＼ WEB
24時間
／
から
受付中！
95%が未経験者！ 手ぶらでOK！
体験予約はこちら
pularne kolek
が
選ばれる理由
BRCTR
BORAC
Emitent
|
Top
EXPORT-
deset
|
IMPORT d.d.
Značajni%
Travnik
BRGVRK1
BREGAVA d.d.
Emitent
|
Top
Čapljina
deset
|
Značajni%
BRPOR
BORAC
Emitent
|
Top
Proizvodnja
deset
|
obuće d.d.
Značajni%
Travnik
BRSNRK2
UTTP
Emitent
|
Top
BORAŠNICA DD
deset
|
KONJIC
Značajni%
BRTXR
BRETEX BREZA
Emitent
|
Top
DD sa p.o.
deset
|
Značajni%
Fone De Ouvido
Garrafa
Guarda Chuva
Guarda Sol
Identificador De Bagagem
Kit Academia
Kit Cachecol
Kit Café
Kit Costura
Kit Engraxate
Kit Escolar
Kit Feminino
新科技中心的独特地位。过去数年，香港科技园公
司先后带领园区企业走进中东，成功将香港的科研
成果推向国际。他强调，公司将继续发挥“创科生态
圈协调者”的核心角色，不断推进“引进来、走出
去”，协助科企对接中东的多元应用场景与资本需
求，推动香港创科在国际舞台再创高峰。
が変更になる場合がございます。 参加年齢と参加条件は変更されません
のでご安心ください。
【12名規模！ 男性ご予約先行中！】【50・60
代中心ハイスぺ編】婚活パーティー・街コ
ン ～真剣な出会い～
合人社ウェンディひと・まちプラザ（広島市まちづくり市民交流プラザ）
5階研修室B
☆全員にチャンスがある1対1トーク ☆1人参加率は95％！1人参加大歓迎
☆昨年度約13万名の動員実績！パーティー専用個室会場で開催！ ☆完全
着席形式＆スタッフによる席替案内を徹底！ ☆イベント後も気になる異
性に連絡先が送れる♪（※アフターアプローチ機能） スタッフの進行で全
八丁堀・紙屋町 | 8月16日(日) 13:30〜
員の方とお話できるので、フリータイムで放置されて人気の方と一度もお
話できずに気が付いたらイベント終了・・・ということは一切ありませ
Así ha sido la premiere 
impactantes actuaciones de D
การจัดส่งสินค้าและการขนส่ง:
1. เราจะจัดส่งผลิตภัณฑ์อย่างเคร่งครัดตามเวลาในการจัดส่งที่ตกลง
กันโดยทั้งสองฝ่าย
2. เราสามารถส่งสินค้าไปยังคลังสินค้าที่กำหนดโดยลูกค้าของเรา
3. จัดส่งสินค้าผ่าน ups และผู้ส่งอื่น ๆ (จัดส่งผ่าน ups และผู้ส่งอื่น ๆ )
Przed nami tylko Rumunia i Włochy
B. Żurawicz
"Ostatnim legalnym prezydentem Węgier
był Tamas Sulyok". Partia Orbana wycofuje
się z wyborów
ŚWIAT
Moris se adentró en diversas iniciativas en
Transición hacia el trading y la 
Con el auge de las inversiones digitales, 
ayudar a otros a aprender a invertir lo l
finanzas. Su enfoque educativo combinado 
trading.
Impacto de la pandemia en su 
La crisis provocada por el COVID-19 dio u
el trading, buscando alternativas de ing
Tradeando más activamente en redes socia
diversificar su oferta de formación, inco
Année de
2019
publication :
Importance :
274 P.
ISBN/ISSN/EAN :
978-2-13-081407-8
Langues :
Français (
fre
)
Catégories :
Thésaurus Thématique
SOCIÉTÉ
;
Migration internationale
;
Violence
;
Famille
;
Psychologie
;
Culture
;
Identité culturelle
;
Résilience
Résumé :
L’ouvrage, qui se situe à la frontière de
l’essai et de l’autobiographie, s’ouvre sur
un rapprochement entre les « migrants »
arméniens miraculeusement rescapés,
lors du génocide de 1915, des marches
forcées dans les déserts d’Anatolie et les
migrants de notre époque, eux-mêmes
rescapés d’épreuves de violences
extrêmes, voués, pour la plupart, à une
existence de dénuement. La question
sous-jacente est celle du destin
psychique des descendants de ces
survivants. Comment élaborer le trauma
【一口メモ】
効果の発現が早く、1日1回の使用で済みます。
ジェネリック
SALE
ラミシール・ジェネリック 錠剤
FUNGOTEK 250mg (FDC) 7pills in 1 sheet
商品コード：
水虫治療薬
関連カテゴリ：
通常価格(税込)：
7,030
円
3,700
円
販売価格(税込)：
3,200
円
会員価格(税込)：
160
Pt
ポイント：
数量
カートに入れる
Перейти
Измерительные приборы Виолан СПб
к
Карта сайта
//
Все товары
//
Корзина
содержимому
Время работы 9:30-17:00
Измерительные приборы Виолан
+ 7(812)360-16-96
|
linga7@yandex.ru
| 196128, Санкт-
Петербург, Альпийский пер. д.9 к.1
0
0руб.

----------

* [Assignment] Retype the records that precede this task, keeping them exactly the same.

* [Exercise solution]
＼ WEB
24時間
／
から
受付中！
95%が未経験者！ 手ぶらでOK！
体験予約はこちら
pularne kolek
が
選ばれる理由
BRCTR
BORAC
Emitent
|
Top
EXPORT-
deset
|
IMPORT d.d.
Značajni%
Travnik
BRGVRK1
BREGAVA d.d.
Emitent
|
Top
Čapljina
deset
|
Značajni%
BRPOR
BORAC
Emitent
|
Top
Proizvodnja
deset
|
obuće d.d.
Značajni%
Travnik
BRSNRK2
UTTP
Emitent
|
Top
BORAŠNICA DD
deset
|
KONJIC
Značajni%
BRTXR
BRETEX BREZA
Emitent
|
Top
DD sa p.o.
deset
|
Značajni%
Fone De Ouvido
Garrafa
Guarda Chuva
Guarda Sol
Identificador De Bagagem
Kit Academia
Kit Cachecol
Kit Café
Kit Costura
Kit Engraxate
Kit Escolar
Kit Feminino
新科技中心的独特地位。过去数年，香港科技园公
司先后带领园区企业走进中东，成功将香港的科研
成果推向国际。他强调，公司将继续发挥“创科生态
圈协调者”的核心角色，不断推进“引进来、走出
去”，协助科企对接中东的多元应用场景与资本需
求，推动香港创科在国际舞台再创高峰。
が変更になる場合がございます。 参加年齢と参加条件は変更されません
のでご安心ください。
【12名規模！ 男性ご予約先行中！】【50・60
代中心ハイスぺ編】婚活パーティー・街コ
ン ～真剣な出会い～
合人社ウェンディひと・まちプラザ（広島市まちづくり市民交流プラザ）
5階研修室B
☆全員にチャンスがある1対1トーク ☆1人参加率は95％！1人参加大歓迎
☆昨年度約13万名の動員実績！パーティー専用個室会場で開催！ ☆完全
着席形式＆スタッフによる席替案内を徹底！ ☆イベント後も気になる異
性に連絡先が送れる♪（※アフターアプローチ機能） スタッフの進行で全
八丁堀・紙屋町 | 8月16日(日) 13:30〜
員の方とお話できるので、フリータイムで放置されて人気の方と一度もお
話できずに気が付いたらイベント終了・・・ということは一切ありませ
Así ha sido la premiere 
impactantes actuaciones de D
การจัดส่งสินค้าและการขนส่ง:
1. เราจะจัดส่งผลิตภัณฑ์อย่างเคร่งครัดตามเวลาในการจัดส่งที่ตกลง
กันโดยทั้งสองฝ่าย
2. เราสามารถส่งสินค้าไปยังคลังสินค้าที่กำหนดโดยลูกค้าของเรา
3. จัดส่งสินค้าผ่าน ups และผู้ส่งอื่น ๆ (จัดส่งผ่าน ups และผู้ส่งอื่น ๆ )
Przed nami tylko Rumunia i Włochy
B. Żurawicz
"Ostatnim legalnym prezydentem Węgier
był Tamas Sulyok". Partia Orbana wycofuje
się z wyborów
ŚWIAT
Moris se adentró en diversas iniciativas en
Transición hacia el trading y la 
Con el auge de las inversiones digitales, 
ayudar a otros a aprender a invertir lo l
finanzas. Su enfoque educativo combinado 
trading.
Impacto de la pandemia en su 
La crisis provocada por el COVID-19 dio u
el trading, buscando alternativas de ing
Tradeando más activamente en redes socia
diversificar su oferta de formación, inco
Année de
2019
publication :
Importance :
274 P.
ISBN/ISSN/EAN :
978-2-13-081407-8
Langues :
Français (
fre
)
Catégories :
Thésaurus Thématique
SOCIÉTÉ
;
Migration internationale
;
Violence
;
Famille
;
Psychologie
;
Culture
;
Identité culturelle
;
Résilience
Résumé :
L’ouvrage, qui se situe à la frontière de
l’essai et de l’autobiographie, s’ouvre sur
un rapprochement entre les « migrants »
arméniens miraculeusement rescapés,
lors du génocide de 1915, des marches
forcées dans les déserts d’Anatolie et les
migrants de notre époque, eux-mêmes
rescapés d’épreuves de violences
extrêmes, voués, pour la plupart, à une
existence de dénuement. La question
sous-jacente est celle du destin
psychique des descendants de ces
survivants. Comment élaborer le trauma
【一口メモ】
効果の発現が早く、1日1回の使用で済みます。
ジェネリック
SALE
ラミシール・ジェネリック 錠剤
FUNGOTEK 250mg (FDC) 7pills in 1 sheet
商品コード：
水虫治療薬
関連カテゴリ：
通常価格(税込)：
7,030
円
3,700
円
販売価格(税込)：
3,200
円
会員価格(税込)：
160
Pt
ポイント：
数量
カートに入れる
Перейти
Измерительные приборы Виолан СПб
к
Карта сайта
//
Все товары
//
Корзина
содержимому
Время работы 9:30-17:00
Измерительные приборы Виолан
+ 7(812)360-16-96
|
linga7@yandex.ru
| 196128, Санкт-
Петербург, Альпийский пер. д.9 к.1
0
0руб.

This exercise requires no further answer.